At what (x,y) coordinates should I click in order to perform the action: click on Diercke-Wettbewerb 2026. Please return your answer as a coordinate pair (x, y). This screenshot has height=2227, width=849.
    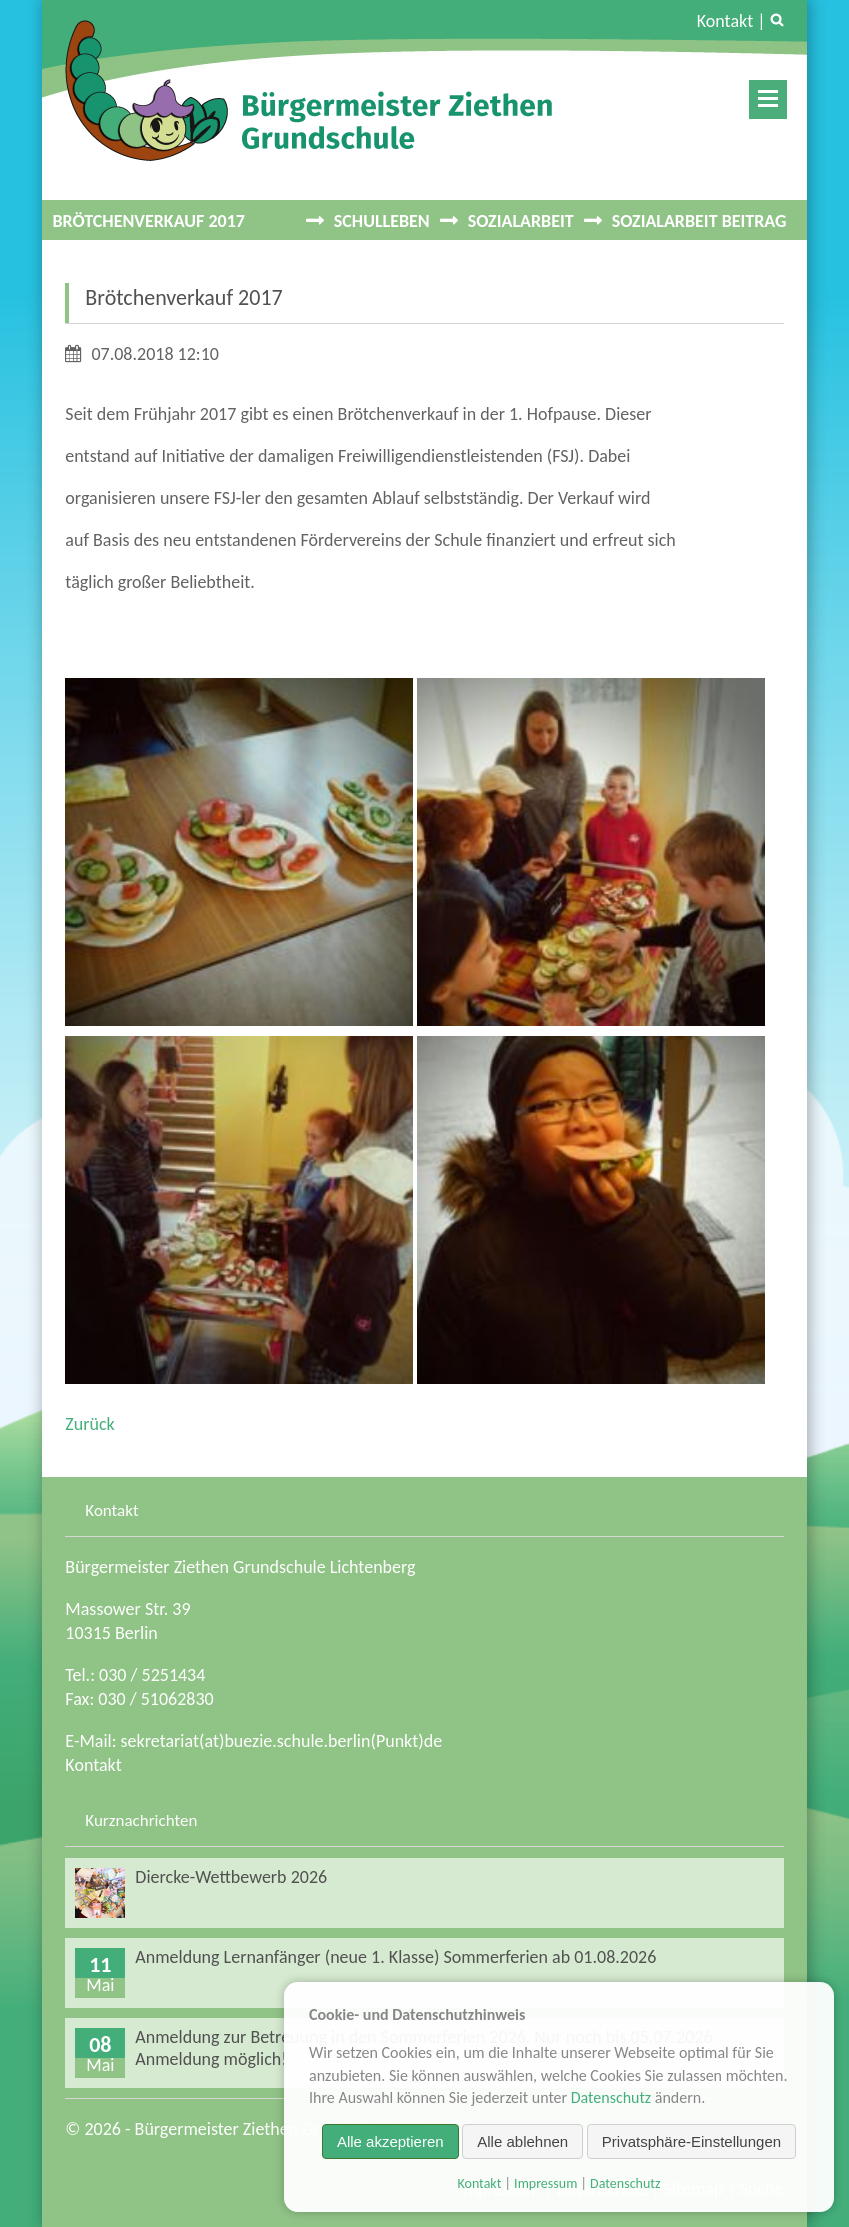
    Looking at the image, I should click on (231, 1877).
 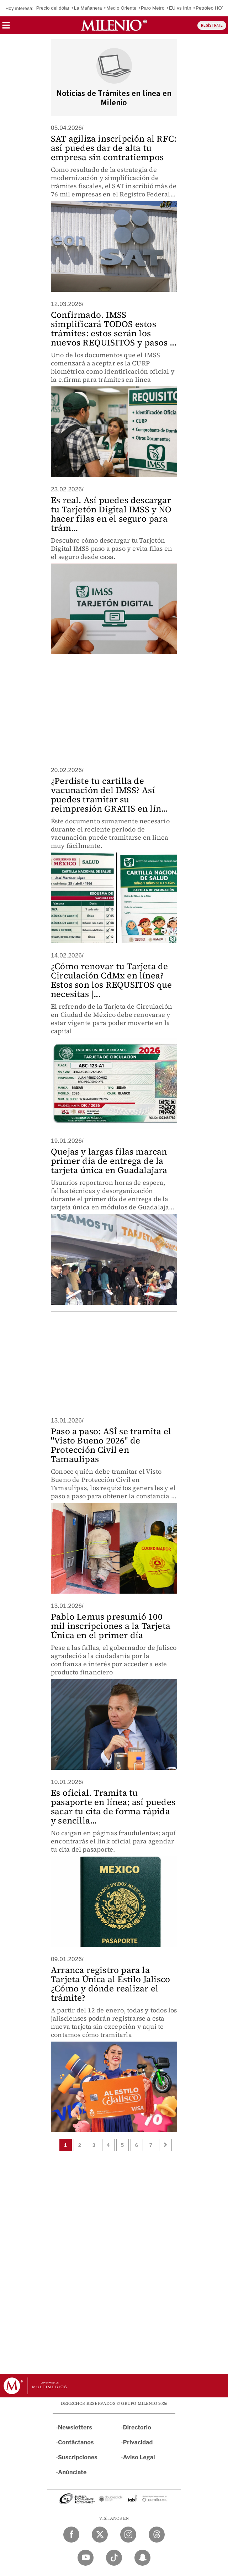 What do you see at coordinates (114, 2558) in the screenshot?
I see `[TikTok Milenio Diario]` at bounding box center [114, 2558].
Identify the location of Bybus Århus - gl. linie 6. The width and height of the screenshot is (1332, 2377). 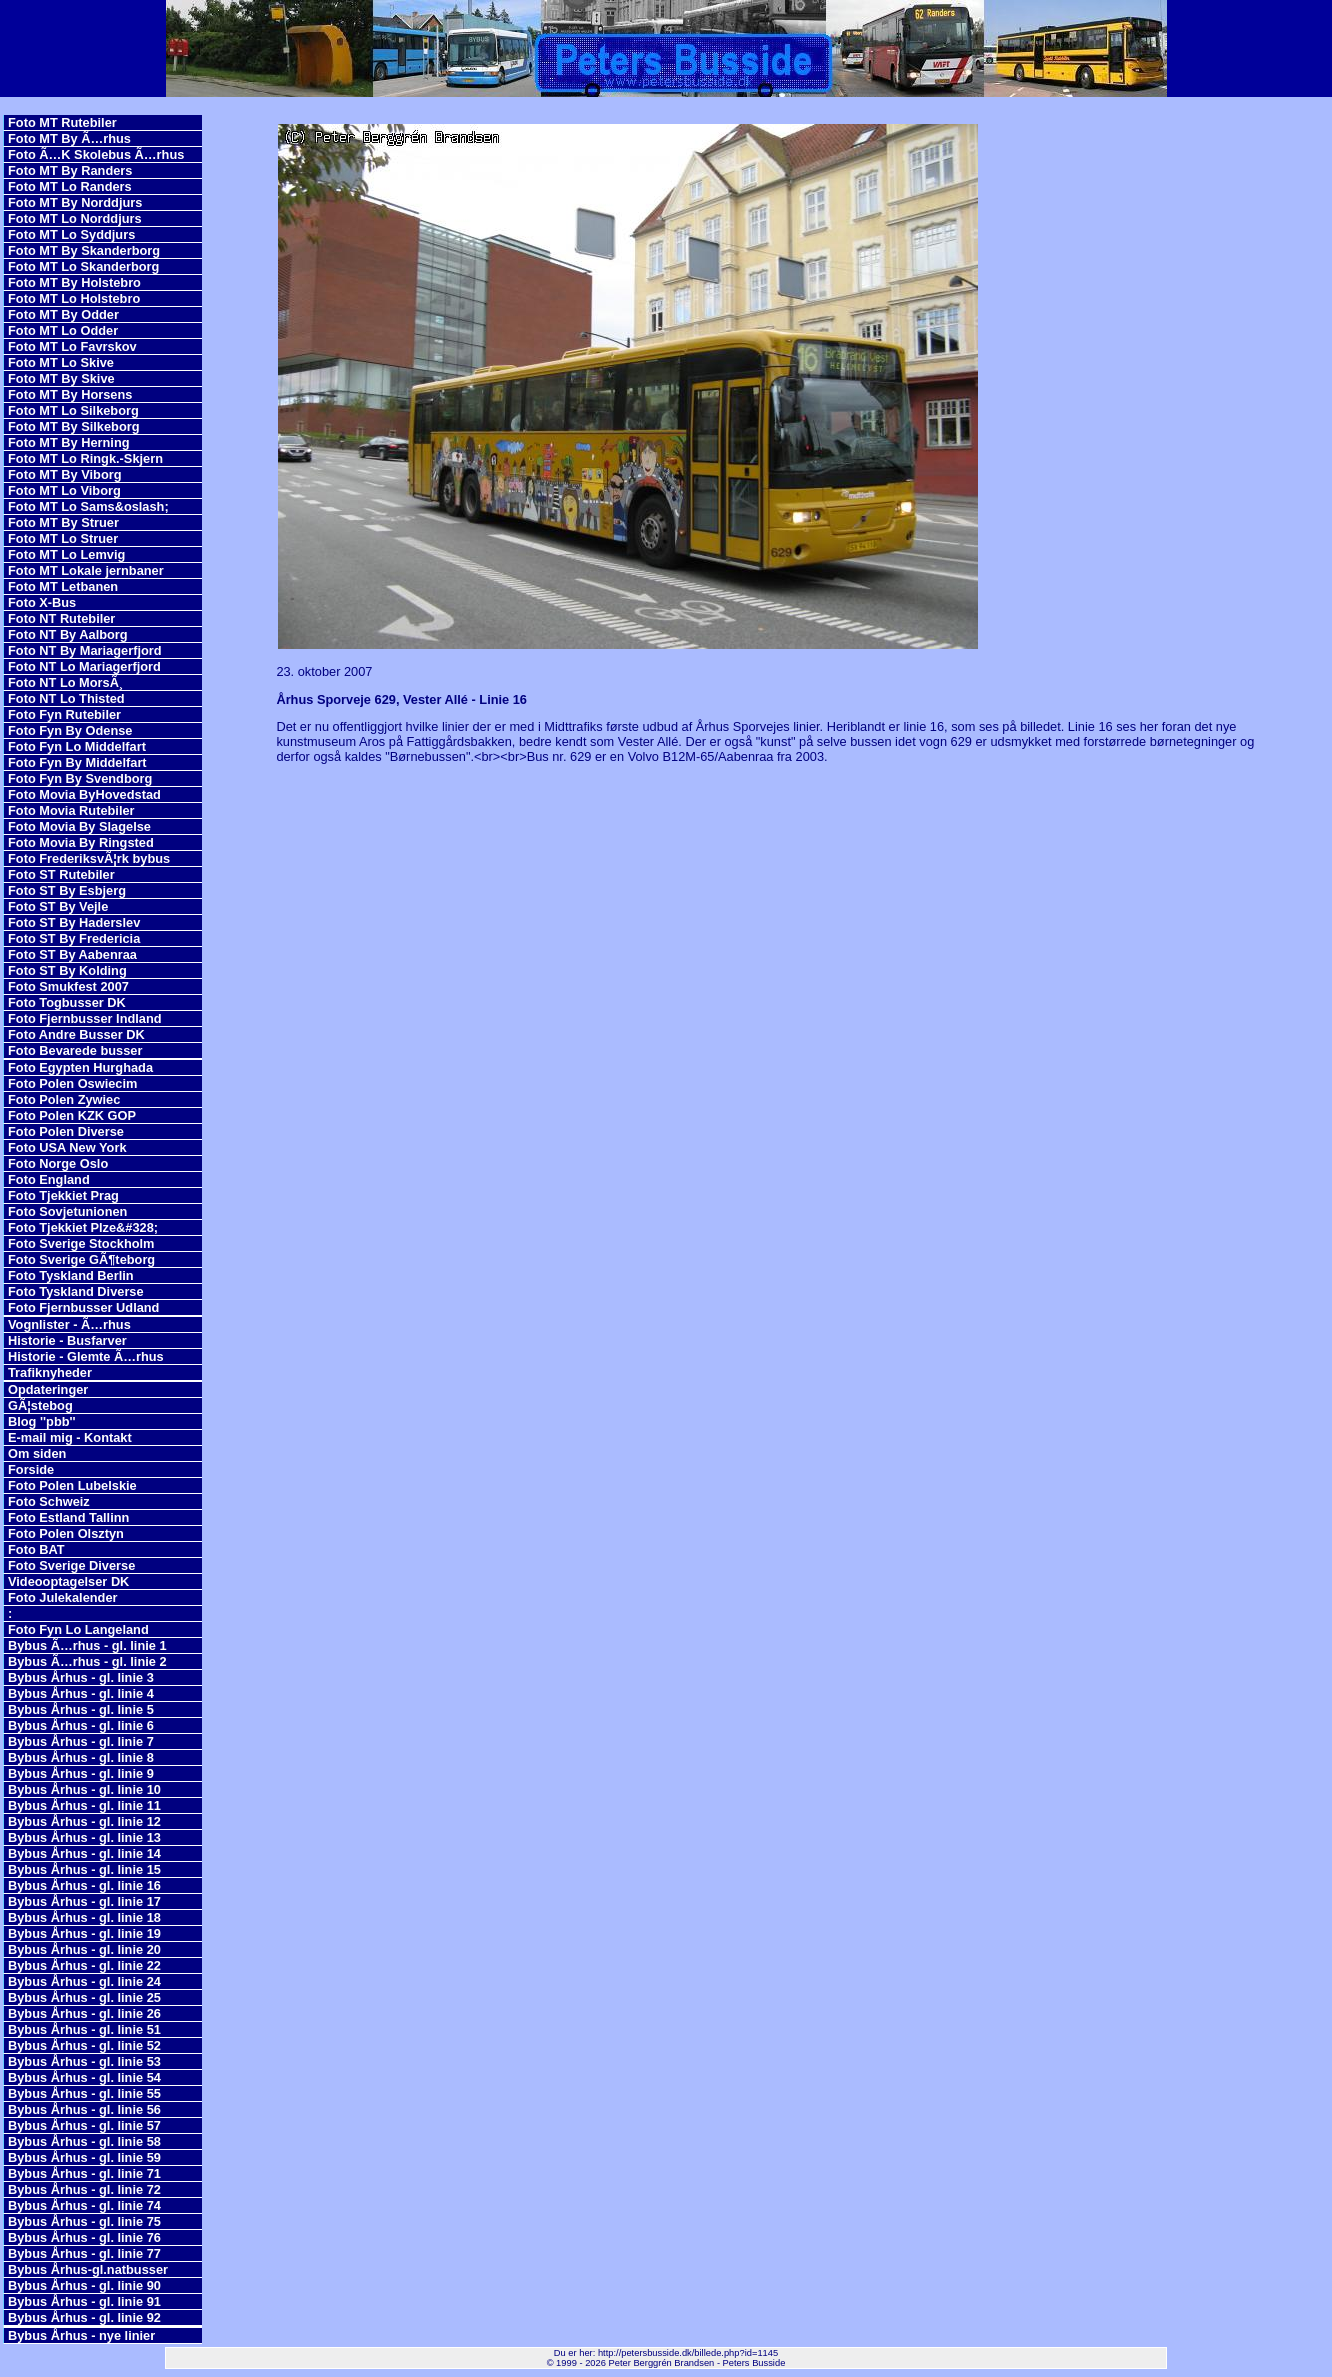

+--

> [Exercise directions] When you repeat the material, keep every word exact and drop the pictures.

> [Answer for the task]
At what (x,y) coordinates should I click in order to perform the action: click on Diercke-Wettbewerb 2026. Please return your answer as a coordinate pair (x, y). This screenshot has height=2227, width=849.
    Looking at the image, I should click on (231, 1877).
  What do you see at coordinates (114, 2558) in the screenshot?
I see `[TikTok Milenio Diario]` at bounding box center [114, 2558].
Identify the location of Bybus Århus - gl. linie 6. The width and height of the screenshot is (1332, 2377). 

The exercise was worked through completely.